The TARDOX study (Oxford, UK, NCT02181075) is a Phase I first-in-man proof-of-concept study which aims to demonstrate the safety and feasibility of targeted drug delivery using lyso-thermosensitive liposomal systems in combination with mild hyperthermia delivered non-invasively using focused-ultrasound (FUS). The primary endpoint of the study concerns demonstration of enhanced intratumoural delivery of Lyso-Thermosensitive Liposomal Doxorubicin (LTLD, ThermoDox®) to liver tumours when released locally by FUS hyperthermia.

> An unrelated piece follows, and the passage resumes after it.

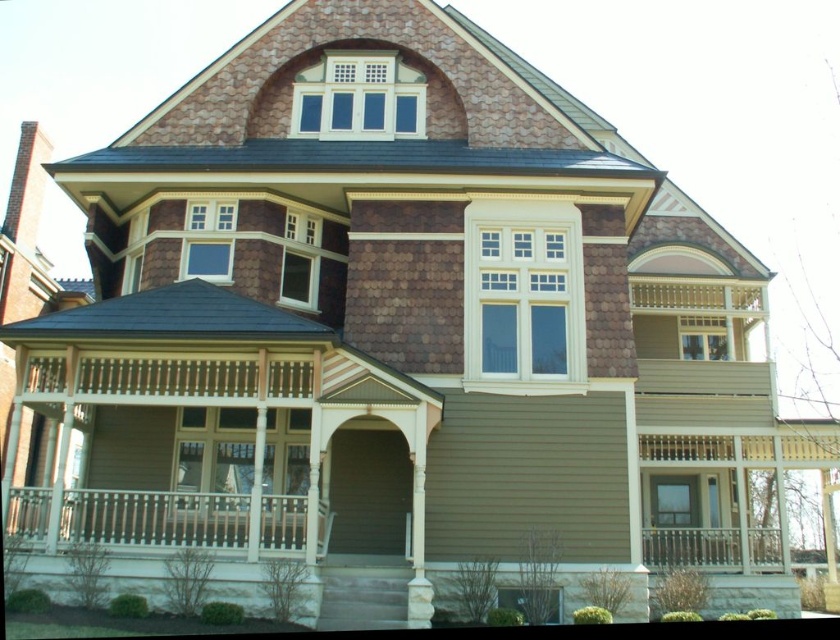 You are standing on the porch of the Victorian house and want to walk from the white wooden balustrade at lower left to the white painted wood balustrade at lower right. Which direction should you move to get closer to the latter?

You should move towards the right because the white painted wood balustrade at lower right is located to your right side and further away from your current position at the white wooden balustrade at lower left.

At the time of writing five patients have received intervention; a single treatment cycle of ThermoDox® combined with FUS to a single target liver tumour using the ultrasound-guided extracorporeal FUS device (Model JC200 Focused Ultrasound Tumor Therapeutic System, Haifu Medical) under real-time thermometry.


Each treatment was performed under a general anaesthetic. An 18-gauge co-axial needle was placed under ultrasound-guidance into the target tumour, allowing interchange of a thermometry device or a core biopsy needle. Shortly following the intravenous ThermoDox® infusion, the FUS beam was moved transcostally through the target tumour volume, to induce bulk hyperthermia of 40-44°C. Heating strategies were optimised based upon ex vivo liver tissue experiments using the same system (presented at 3rd European Symposium on FUS Therapy, London 2015).

Core tumour biopsies were taken a) prior to drug infusion, b) following completion of drug infusion, and, c) following FUS, for analysis of intratumoral doxorubicin concentration and microscopy studies. Plasma samples were taken at simultaneous time points for pharmacokinetic analysis.

MRI, CT and PET-CT scans were performed the day prior to treatment and post-treatment with clinical review, and the target tumour was assessed for response. 



We present safety, thermometry and pharmacokinetic data and radiological outcomes.


We demonstrate the use of LTLD with extra-corporeal FUS hyperthermia for targeted drug delivery in human liver tumours is feasible, safe and can enhance intratumoral delivery of doxorubicin for a given systemic dose relative to LTLD alone.